I always thought an integrated wireless router would be kinda cool, Im all about less clutter.


----------



## m1dg3t (Jul 11, 2012)

Better screens,  serviceable GFX cardz as mentioned. More iTX/mATX gear.


----------



## theeldest (Jul 11, 2012)

Liquid Cool said:


> 1) A decent triple 24" monitor desk stand.



Monitors for Eyefinity with as much of the bezel removed as possible. I mean, seriously, why are they not marketing monitors for multi-monitor setups?


----------



## Aquinus (Jul 11, 2012)

theeldest said:


> Monitors for Eyefinity with as much of the bezel removed as possible. I mean, seriously, why are they not marketing monitors for multi-monitor setups?



That's because it's a tiny segment of their consumers. They focus on what will impact most users.


----------



## Grings (Jul 11, 2012)

Analog/ Pressure sensitive WASD keys (and shift, space bar etc)

Consoles with expandable ram (i dont give a shit if 512mb was expensive 7 years ago, it isnt now)

Terrabyte SSD's close to the price mechanical ones were prior to last years hike

4xHD monitors


----------



## RejZoR (Jul 11, 2012)

500THz CPU with 256 cores. You don't even need gfx card with such CPU


----------



## Disparia (Jul 11, 2012)

RejZoR said:


> 500THz CPU with 256 cores. You don't even need gfx card with such CPU



We're not too far out, relatively speaking, from having enough power to ray trace @ HD resolution. So the hardware I'd like to see made is the Xeon Phi... which is being made. Talk about low-hanging fruit.


----------



## AhokZYashA (Jul 11, 2012)

a 1920x1080 screen on a 3.2" screen..
or for laptops, 5760x3240 on 14"/15"
that would be awesomely sharp

and easily changeable and upgradeable GPU


----------



## purecain (Jul 12, 2012)

A nose rest for 3 monitors in an eyefinity setup....    

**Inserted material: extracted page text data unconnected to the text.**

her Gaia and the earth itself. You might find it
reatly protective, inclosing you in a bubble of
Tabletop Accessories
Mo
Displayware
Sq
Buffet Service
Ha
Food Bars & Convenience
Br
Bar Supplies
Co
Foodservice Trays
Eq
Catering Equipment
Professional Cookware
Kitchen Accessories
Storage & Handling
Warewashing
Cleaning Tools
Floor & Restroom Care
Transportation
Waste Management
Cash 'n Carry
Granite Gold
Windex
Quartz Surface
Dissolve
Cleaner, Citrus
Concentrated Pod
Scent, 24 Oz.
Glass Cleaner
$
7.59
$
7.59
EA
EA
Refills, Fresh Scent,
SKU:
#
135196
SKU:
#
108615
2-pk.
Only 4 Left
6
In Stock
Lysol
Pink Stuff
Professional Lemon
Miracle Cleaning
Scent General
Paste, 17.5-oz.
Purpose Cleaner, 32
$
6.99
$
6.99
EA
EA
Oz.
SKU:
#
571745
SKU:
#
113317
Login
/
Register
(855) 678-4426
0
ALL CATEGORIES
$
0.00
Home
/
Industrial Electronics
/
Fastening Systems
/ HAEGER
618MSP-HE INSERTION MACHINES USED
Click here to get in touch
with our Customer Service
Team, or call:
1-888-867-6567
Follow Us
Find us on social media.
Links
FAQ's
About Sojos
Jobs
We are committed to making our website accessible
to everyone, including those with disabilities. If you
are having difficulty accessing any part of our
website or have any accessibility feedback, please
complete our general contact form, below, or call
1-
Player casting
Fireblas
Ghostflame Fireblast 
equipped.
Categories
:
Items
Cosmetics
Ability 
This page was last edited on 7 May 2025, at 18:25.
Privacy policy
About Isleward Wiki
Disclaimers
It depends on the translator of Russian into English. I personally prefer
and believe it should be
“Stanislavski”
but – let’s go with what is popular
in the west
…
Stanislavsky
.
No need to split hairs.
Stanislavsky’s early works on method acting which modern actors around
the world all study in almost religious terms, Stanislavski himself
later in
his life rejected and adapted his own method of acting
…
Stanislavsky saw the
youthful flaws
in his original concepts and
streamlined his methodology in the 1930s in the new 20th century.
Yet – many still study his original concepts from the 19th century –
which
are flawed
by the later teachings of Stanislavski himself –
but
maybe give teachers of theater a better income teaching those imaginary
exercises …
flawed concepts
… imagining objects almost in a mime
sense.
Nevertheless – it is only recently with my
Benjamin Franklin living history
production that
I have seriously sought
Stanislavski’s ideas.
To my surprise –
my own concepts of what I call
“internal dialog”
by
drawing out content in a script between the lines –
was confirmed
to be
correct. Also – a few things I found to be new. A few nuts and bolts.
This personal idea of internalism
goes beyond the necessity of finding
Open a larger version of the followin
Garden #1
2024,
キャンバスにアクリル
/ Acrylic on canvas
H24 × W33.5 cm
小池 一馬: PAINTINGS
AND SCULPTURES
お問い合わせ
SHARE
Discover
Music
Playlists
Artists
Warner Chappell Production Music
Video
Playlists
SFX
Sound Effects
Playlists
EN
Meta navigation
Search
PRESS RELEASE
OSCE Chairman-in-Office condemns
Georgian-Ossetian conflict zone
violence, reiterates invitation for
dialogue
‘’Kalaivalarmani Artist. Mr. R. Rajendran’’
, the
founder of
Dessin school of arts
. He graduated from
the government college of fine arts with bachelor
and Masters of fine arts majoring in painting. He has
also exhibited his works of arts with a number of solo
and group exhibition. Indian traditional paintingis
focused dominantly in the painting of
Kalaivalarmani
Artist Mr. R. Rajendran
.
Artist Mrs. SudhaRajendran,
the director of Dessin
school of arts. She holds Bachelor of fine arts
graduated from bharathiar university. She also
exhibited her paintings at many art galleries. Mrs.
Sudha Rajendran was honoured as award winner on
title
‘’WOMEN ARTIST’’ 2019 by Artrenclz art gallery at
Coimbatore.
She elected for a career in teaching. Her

Lol...just kidding... (im not kidding)


----------



## LAN_deRf_HA (Jul 12, 2012)

Prosthetic arms that mount under my armpits instead of to stumps. I want quad arms!


----------



## mauriek (Jul 12, 2012)

They should try get rid of every cable in our PC, a fully wireless computer system including power. They should already make it happen by now, some of the technology already exist. i want to say goodbye to 6-8 hours of cable management like the last time i change my PSU.


and a fully automated and integrated beer supply and serving system in my PC for the long hours of gaming.


----------



## phanbuey (Jul 12, 2012)

affordable laptops with good build quality(rugged) that play games well.


----------



## qubit (Jul 12, 2012)

20 to 30 inch monitor made with plasma technology, at 1920x1200 or better resolution and always a 16:10 aspect ratio.

This would have all the advantages of CRT with none of the downsides. We'd get pictures rendered in gorgeous colour and best of all, zero lag or motion smear! The icing on the cake would be a 120Hz+ refresh rate for 3D or even smoother video animation.

Sigh.


----------



## Aquinus (Jul 12, 2012)

qubit said:


> 20 to 30 inch monitor made with plasma technology, at 1920x1200 or better resolution and always a 16:10 aspect ratio.
> 
> This would have all the advantages of CRT with none of the downsides. We'd get pictures rendered in gorgeous colour and best of all, zero lag or motion smear! The icing on the cake would be a 120Hz+ refresh rate for 3D or even smoother video animation.
> 
> Sigh.



With no burn in over time. 
I like.


----------



## scaminatrix (Jul 12, 2012)

Remember Time Crisis and games like that? I want games like those on a PC.
I suppose I'm saying I want a monitor with scan lines so we can play games with a shooty-gun on a PC. One thing that consoles have had over PC's.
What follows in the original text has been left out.